Shall I go first? I think again, in line with some of the philosophy of the book, being able to take different perspectives on technical problems is really key for your leadership growth. And so looking for opportunities to play different roles in projects, even for a short time, it gives you that understanding of what other stakeholders require and how to make them successful as you aim to be successful yourself. Yep, I thought of 2. So 1 is I call it focus, function and fire.
So this was an idea I got from Todd Henry in his book I think Taming Tigers. So we are building things every day. Teams can get distracted with many things. So how can we to set our team up
for success? How can we give them that focus, that clear mission, the milestone, the why we're doing it for the customers, the benefit for the business, the business case, Like how will this benefit, you know, the metrics that we care about function, you know, the way of working instead of throwing work or communications over two teams. If have we got the right way of working and fire, you know, meaning the kind of implicit motivation like why are we doing this?
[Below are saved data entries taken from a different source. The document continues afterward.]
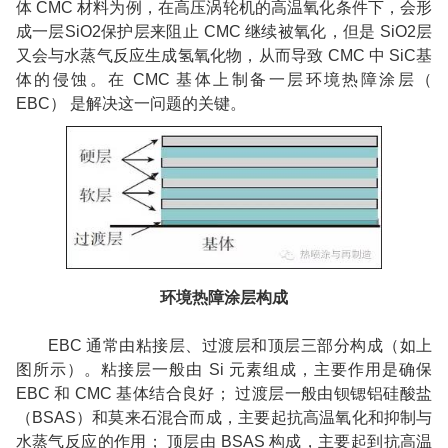
体
CMC
材料为例，在高压涡轮机的高温氧化条件下，会形
成一层
SiO2
保护层来阻止
CMC
继续被氧化，但是
SiO2
层
又会与水蒸气反应生成氢氧化物，从而导致
CMC
中
SiC
基
体的侵蚀。在
CMC
基体上制备一层环境热障涂层（
EBC
）
是解决这一问题的关键。
环境热障涂层构成
EBC
通常由粘接层、过渡层和顶层三部分构成（如上
图所示）。粘接层一般由
Si
元素组成，主要作用是确保
EBC
和
CMC
基体结合良好；
过渡层一般由钡锶铝硅酸盐
（
BSAS
）和莫来石混合而成，主要起抗高温氧化和抑制与
水蒸气反应的作用；
顶层由
BSAS
构成，主要起到抗高温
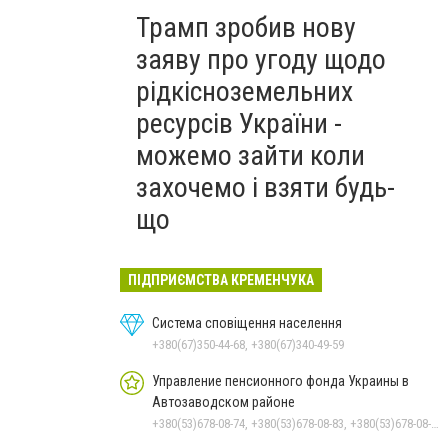
Трамп зробив нову
заяву про угоду щодо
рідкісноземельних
ресурсів України -
можемо зайти коли
захочемо і взяти будь-
що
ПІДПРИЄМСТВА КРЕМЕНЧУКА
Система сповіщення населення
+380(67)350-44-68, +380(67)340-49-59
Управление пенсионного фонда Украины в
Автозаводском районе
+380(53)678-08-74, +380(53)678-08-83, +380(53)678-08-41, +380(53)678-08-86, +380(53)678-09-05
How is this helping people? How is this helping business? So that that for me is one principle I take to my teams. The second one was really interesting. We covered this in the book as well about trust and psychological safety. So when it's absent from the room, then a simple conversation becomes a process of bureaucracy. OK, I got to write up this documentation. We've got to pre read it and let's have a meeting in two weeks to discuss.
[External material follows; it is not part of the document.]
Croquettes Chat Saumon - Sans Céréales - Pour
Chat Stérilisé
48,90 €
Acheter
And when it's also not there, then team members are afraid to voice concerns of how things might fail. So then we continue to track down the wrong direction. So, yeah, as kind of tech leaders, how do we make sure we have, you know, embody and encourage and ensure we have the psychological safety in the team so that we can all do our best? Work on David's final point. This is what I would say that idea of trust is, is also really important in a multidisciplinary
team and innovative initiatives. Under certain under conditions of uncertainty, we want anyone to be able to speak out with good ideas or concerns that things might be broken. And so to be able to create those serendipitous moments as well as the well understood moments that trust facilitates is a pretty key focus for leaders. Yeah, I like the last aspect that you mentioned about
psychological safety. So you also mentioned that if it's not there, right, things can tend to become like a bureaucratic kind of thing, right? So I think that's really a good plot. So if people want to, you know, learn more about these exciting things that you mentioned in the book, or if they want to discuss with you, maybe is there a place where they can find any of you
or both of you online? Yeah, you can find me on LinkedIn, David Coles. Yep, and I'm David Feidt and I can share a link in the show notes or we can share a link in the show notes. And our book Effective Machine Learning Teams is also the 1st chapter. And the preface, actually, sorry, the preface is available for free on the link that we can share in the show notes. So that gives you an overview of everything we've talked about in this podcast in seven pages. And also the book itself.
We can look in the show note on where you can yeah, read or listen to it. Thank you so much. So it's been a pleasure to have both of you David's in the show. So I hope people learn a lot about the aspects of machine learning model and software engineering good practices anyway at the end. Yeah, Thanks so much, Henry. This is a great chat. Thanks for having us, Henry. That was great.